In short: Too much of everything. That became the literary ideal. And ever since, American writers have tried to become the next Herman Melville.
Joe and Stephen were right. HOUSE OF LEAVES tries to be the MOBY-DICK of “weird horror” fiction. That’s why it doesn’t know when to shut up, it doesn’t know when to stop, how to focus, or how to stay away from pretentiousness.
Try this: Listen to HOUSE OF LEAVES as an audiobook, without all the distracting typographical tricks. What you get then, if you remove the bloat of boring footnotes, is a story that was done better — and much shorter — by other writers.
Basically, this is an H.P. Lovecraft tale about a “weird building.” Only, H.P. Lovecraft managed to evoke more uncanniness in a short story — even despite the fact that he was almost incapable of writing characters.
The house in this novel is clearly impossible, which is the point. The Argentinian writer Jorge Luis Borges is known for several short stories about impossible places and objects — the most well-known being “The Library of Babel.” Borges also did the theme better than HOUSE OF LEAVES — and shorter.
I don’t think I can convince those who were impressed by HOUSE OF LEAVES to change their minds — nor should I. If you enjoyed it, good. Perhaps it comes down to philosophy: I believe that in art, excess is an indulgence to be used sparingly, and with great consideration.
To exhaust the reader with bloat can be used as a trick. It’s like giving a starving man a cracker. He thinks it’s the most delicious cracker he ever ate, but really he’s just starving. I didn’t get exhausted — I got bored.
So I can’t recommend HOUSE OF LEAVES.
FOOTNOTE:
Some recommended short stories about getting lost in impossible objects and places.

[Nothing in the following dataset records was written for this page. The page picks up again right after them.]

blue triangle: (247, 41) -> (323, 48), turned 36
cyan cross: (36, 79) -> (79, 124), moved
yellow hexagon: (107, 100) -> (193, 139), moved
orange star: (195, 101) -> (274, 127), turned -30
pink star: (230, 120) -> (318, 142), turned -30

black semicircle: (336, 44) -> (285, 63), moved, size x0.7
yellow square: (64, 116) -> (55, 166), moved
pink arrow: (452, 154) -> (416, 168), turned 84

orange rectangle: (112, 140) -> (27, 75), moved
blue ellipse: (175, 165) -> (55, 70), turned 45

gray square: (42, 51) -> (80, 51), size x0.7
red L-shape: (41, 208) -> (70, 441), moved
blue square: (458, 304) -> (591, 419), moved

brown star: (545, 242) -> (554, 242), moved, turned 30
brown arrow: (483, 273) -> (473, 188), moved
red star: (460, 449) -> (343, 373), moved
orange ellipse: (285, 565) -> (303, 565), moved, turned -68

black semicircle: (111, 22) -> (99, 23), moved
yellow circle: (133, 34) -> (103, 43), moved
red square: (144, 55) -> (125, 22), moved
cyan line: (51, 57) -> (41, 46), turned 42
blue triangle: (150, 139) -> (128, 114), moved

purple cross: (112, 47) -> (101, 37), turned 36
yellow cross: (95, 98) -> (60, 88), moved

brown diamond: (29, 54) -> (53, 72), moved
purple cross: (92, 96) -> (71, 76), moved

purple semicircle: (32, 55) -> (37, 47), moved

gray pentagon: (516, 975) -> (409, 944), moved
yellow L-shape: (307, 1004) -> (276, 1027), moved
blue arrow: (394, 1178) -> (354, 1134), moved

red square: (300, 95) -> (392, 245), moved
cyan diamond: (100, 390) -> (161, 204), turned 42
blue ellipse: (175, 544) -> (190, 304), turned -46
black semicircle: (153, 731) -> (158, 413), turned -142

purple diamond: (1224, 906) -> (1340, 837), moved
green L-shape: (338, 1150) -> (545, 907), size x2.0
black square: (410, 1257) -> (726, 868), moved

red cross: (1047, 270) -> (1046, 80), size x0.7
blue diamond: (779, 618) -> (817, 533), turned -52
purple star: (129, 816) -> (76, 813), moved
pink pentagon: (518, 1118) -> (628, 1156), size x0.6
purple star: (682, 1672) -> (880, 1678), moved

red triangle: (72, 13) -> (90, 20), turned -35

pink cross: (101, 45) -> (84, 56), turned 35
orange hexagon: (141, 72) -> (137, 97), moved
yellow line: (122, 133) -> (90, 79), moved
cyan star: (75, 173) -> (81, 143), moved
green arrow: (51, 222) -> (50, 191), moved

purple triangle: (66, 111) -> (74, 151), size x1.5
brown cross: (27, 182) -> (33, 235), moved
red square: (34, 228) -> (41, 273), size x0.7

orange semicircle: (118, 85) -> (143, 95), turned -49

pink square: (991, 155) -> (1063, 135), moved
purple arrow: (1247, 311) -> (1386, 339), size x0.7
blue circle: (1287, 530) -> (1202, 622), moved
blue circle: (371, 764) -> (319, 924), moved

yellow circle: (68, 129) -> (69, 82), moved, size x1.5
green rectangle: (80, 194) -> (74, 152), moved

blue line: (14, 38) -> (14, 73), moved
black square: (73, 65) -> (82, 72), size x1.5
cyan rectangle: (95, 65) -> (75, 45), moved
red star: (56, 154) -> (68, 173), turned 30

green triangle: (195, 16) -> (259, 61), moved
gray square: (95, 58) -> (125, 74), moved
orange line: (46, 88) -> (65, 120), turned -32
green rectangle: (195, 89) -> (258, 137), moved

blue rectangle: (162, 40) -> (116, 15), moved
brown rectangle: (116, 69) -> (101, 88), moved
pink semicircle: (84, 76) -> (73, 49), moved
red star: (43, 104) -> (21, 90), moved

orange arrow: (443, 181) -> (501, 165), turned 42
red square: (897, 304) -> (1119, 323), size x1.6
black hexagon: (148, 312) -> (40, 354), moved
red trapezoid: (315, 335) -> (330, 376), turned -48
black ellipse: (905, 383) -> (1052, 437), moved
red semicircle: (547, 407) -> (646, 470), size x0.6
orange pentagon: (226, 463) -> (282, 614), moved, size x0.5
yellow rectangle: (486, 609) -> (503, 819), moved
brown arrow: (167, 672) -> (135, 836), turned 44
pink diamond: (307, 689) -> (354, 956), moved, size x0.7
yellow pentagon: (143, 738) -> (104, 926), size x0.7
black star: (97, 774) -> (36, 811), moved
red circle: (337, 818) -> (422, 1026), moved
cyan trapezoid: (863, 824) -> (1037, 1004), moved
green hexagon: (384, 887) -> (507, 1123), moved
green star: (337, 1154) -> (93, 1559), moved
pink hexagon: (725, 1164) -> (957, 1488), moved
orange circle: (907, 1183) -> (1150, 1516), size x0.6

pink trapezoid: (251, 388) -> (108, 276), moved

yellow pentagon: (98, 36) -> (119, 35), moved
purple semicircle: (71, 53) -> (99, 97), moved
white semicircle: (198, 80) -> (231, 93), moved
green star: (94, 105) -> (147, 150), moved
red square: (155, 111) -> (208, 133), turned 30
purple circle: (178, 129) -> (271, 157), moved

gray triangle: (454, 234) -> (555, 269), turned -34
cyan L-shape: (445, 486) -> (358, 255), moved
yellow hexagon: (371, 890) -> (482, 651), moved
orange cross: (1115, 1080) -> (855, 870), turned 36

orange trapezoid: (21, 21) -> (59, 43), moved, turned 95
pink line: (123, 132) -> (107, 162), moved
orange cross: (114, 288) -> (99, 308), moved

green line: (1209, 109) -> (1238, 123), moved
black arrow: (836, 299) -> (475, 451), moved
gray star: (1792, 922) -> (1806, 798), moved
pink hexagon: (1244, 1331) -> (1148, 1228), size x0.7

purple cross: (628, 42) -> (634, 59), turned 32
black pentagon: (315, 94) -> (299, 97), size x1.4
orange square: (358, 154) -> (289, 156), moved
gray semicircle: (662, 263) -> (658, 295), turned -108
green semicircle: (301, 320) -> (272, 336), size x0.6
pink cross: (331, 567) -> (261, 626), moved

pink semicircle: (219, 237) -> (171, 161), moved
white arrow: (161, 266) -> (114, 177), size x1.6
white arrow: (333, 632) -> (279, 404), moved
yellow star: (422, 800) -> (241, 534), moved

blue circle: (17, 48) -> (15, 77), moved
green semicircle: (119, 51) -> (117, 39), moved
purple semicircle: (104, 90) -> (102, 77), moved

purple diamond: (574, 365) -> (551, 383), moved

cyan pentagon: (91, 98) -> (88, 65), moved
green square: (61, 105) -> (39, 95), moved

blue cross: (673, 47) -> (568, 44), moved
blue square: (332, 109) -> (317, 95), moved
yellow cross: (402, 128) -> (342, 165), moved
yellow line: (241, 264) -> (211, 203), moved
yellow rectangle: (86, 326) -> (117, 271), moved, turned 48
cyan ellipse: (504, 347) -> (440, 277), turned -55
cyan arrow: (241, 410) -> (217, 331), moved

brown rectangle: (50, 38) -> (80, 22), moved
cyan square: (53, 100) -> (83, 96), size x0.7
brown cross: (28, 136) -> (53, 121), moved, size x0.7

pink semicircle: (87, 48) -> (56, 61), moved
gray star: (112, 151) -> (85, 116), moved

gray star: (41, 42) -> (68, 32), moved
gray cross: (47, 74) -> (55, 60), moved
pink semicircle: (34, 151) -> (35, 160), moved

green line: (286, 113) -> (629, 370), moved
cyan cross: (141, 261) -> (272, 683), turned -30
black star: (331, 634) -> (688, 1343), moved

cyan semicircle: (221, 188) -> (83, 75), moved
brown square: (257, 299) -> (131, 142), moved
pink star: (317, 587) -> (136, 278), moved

”The Zahir” by Jorge Luis Borges
”The Book of Sand” by Jorge Luis Borges
”The Aleph” by Jorge Luis Borges
”The Library of Babel” by Jorge Luis Borges
”The Dream-Quest of Unknown Kadath” by H.P. Lovecraft
”At the Mountains of Madness” by H.P. Lovecraft
”Nyarlathotep” by H.P. Lovecraft
100% agreed! I found it meandering, dreary and empty too - and found it staggering that anyone could be taken in by this overindulgent litany of 'it's an infinite regression of a big load of nothing - the book is the house - wow!' As you said, it's been done much better in far fewer words by better writers already. I was actually surprised by how boring it was, because I actually have nothing against excess as a technique - but only if it works. But let's face it, few writers are able to use superabundance effectively - I can only think of a handful. While all writing styles, techniques and devices can be hit or miss, most, if used sparingly, aren't going to immediately send the reader packing if they don't like them, because those devices don't outstay their welcome. Excess, by definition, is a technique that, if ineffective, is liable to turn off readers rapidly, and from which a book won't recover.